There are letters on tissue-thin memo paper from the Watertown, Mass., arsenal where Harry worked in 1944 during the war. (He jokingly reported that a klutzy friend was “still working for the Axis. He ruined another torpedo head today.”) Harry wrote: “How are my children? I get a little chokey when I think of them. Is the little poopsickle really walking yet? Does she remember her ah-dah?” In 1946, he sent Olla an anniversary card that he’d signed with little stick figures labeled Carol, Bell Ruth and “???.” The final little “???” stick figure has long hair and a dress, like the other two. Did he not dare hope he’d have a son? What joy must he have felt when Michael arrived!

In 1956, Harry placed an ad in the local newspaper: “Public Notice: I am more than happy to provide for the woman who has born and raised for me three wonderful children, and with an over-abundance of love and care has made the past twenty years of married life the most wonderful of my life. On this, our 20th wedding anniversary, May 10, 1956, I wish to publicly express my gratitude. Harry Krepon.” Three years later he was dead of kidney cancer, perhaps contracted in his work with heavy metals at the arsenal.

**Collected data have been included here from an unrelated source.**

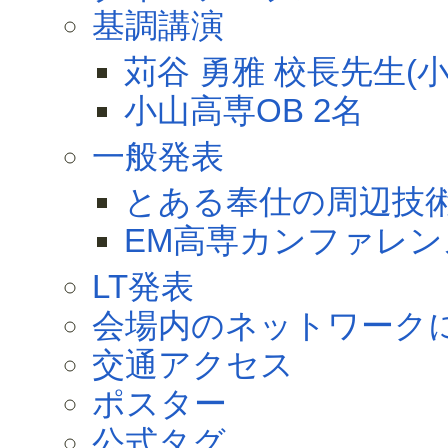
基調講演
苅谷 勇雅 校長先生(
小山高専OB 2名
一般発表
とある奉仕の周辺技術(テ
EM高専カンファレン
LT発表
会場内のネットワーク
交通アクセス
ポスター
公式タグ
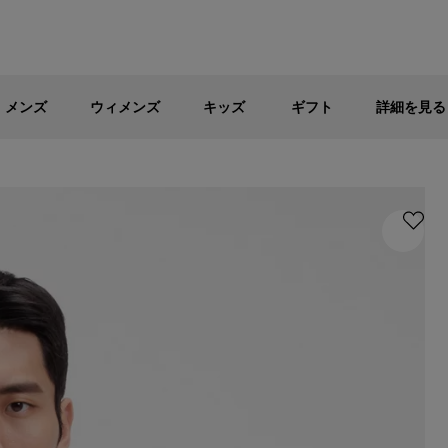
メンズ
ウィメンズ
キッズ
パブリックセール - 最大40%OFF
メンズ
ウィメンズ
キッズ
ギフト
詳細を見る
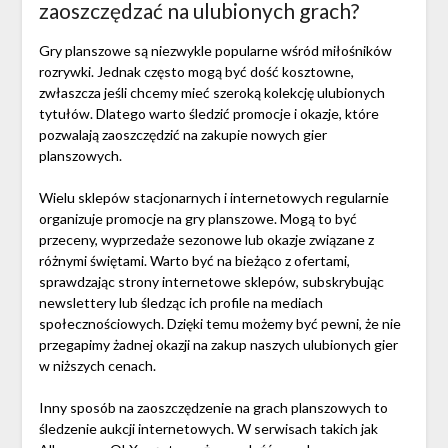
zaoszczędzać na ulubionych grach?
Gry planszowe są niezwykle popularne wśród miłośników
rozrywki. Jednak często mogą być dość kosztowne,
zwłaszcza jeśli chcemy mieć szeroką kolekcję ulubionych
tytułów. Dlatego warto śledzić promocje i okazje, które
pozwalają zaoszczędzić na zakupie nowych gier
planszowych.
Wielu sklepów stacjonarnych i internetowych regularnie
organizuje promocje na gry planszowe. Mogą to być
przeceny, wyprzedaże sezonowe lub okazje związane z
różnymi świętami. Warto być na bieżąco z ofertami,
sprawdzając strony internetowe sklepów, subskrybując
newslettery lub śledząc ich profile na mediach
społecznościowych. Dzięki temu możemy być pewni, że nie
przegapimy żadnej okazji na zakup naszych ulubionych gier
w niższych cenach.
Inny sposób na zaoszczędzenie na grach planszowych to
śledzenie aukcji internetowych. W serwisach takich jak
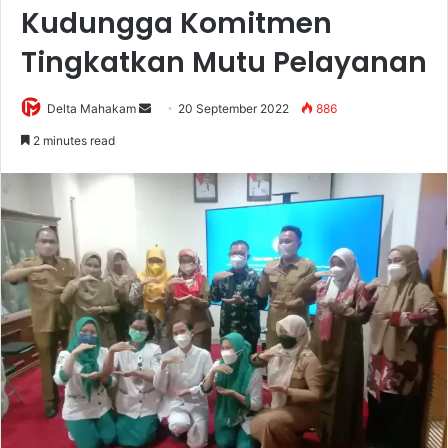
Kudungga Komitmen
Tingkatkan Mutu Pelayanan
Delta Mahakam
S
20 September 2022
886
e
2 minutes read
n
d
a
n
e
m
a
i
l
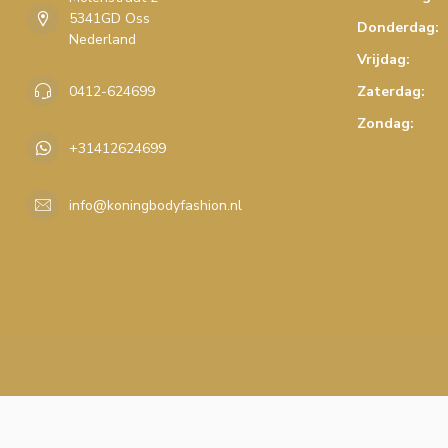
5341GD Oss
Donderdag:
Nederland
Vrijdag:
0412-624699
Zaterdag:
Zondag:
+31412624699
info@koningbodyfashion.nl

Despite the sad ending, I loved the treasure hunt of opening these crumbly, disintegrating envelopes. I loved the insight into my grandparents’ relationship: My bubbe must have been a romantic! She saved his letters! She married someone who clearly eroticized her! Did she write him love letters, too? I bet he loved taking care of her. I saw her as a more interesting, nuanced person; I wished more than ever that I’d known Harry.

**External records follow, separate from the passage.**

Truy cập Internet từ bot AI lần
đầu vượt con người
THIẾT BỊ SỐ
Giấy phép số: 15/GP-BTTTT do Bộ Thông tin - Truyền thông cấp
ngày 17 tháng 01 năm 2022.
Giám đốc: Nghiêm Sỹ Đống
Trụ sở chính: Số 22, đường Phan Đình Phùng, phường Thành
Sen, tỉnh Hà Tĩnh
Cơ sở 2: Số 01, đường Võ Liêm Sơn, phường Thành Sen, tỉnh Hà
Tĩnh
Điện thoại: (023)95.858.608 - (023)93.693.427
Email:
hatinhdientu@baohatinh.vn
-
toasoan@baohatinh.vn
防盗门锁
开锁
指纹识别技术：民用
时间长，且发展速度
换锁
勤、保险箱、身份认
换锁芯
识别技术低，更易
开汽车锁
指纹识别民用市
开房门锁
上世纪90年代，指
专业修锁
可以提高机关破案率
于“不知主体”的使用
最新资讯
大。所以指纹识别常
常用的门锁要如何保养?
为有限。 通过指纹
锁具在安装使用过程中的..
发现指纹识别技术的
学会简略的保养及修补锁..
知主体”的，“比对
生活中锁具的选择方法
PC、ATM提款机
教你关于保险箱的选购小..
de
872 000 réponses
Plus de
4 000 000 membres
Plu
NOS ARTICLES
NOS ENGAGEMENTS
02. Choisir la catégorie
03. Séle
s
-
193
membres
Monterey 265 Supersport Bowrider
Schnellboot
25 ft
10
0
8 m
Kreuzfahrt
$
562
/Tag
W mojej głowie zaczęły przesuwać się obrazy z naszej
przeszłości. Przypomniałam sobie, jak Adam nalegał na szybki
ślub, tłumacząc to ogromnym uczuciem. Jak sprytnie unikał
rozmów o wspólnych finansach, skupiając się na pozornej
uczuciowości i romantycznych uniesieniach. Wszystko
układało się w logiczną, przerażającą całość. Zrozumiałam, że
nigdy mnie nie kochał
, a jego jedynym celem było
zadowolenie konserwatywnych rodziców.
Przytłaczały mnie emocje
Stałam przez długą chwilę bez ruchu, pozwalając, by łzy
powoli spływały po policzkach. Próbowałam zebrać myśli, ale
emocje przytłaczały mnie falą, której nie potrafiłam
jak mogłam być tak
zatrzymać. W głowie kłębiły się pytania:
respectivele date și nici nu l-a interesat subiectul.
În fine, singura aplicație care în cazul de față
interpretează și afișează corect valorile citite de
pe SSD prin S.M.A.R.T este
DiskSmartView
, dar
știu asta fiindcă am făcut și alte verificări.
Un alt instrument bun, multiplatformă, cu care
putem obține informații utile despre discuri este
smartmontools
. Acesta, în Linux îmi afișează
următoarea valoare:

And oh, telegrams! I love telegrams! The thrill of those capital letters! Will Josie’s children one day read Jonathan’s and my e-mails with similar excitement? We have an electronic archive of our courtship, back to the very first e-missives we sent each other. Will my granddaughter one day get off her hover bike, remove her dose-metered ozone suit and read those ancient texts? Will she wonder about a long-gone time when her crabby, wizened bubbe was a purple-haired, overalls-wearing girl falling madly in love with her zayde?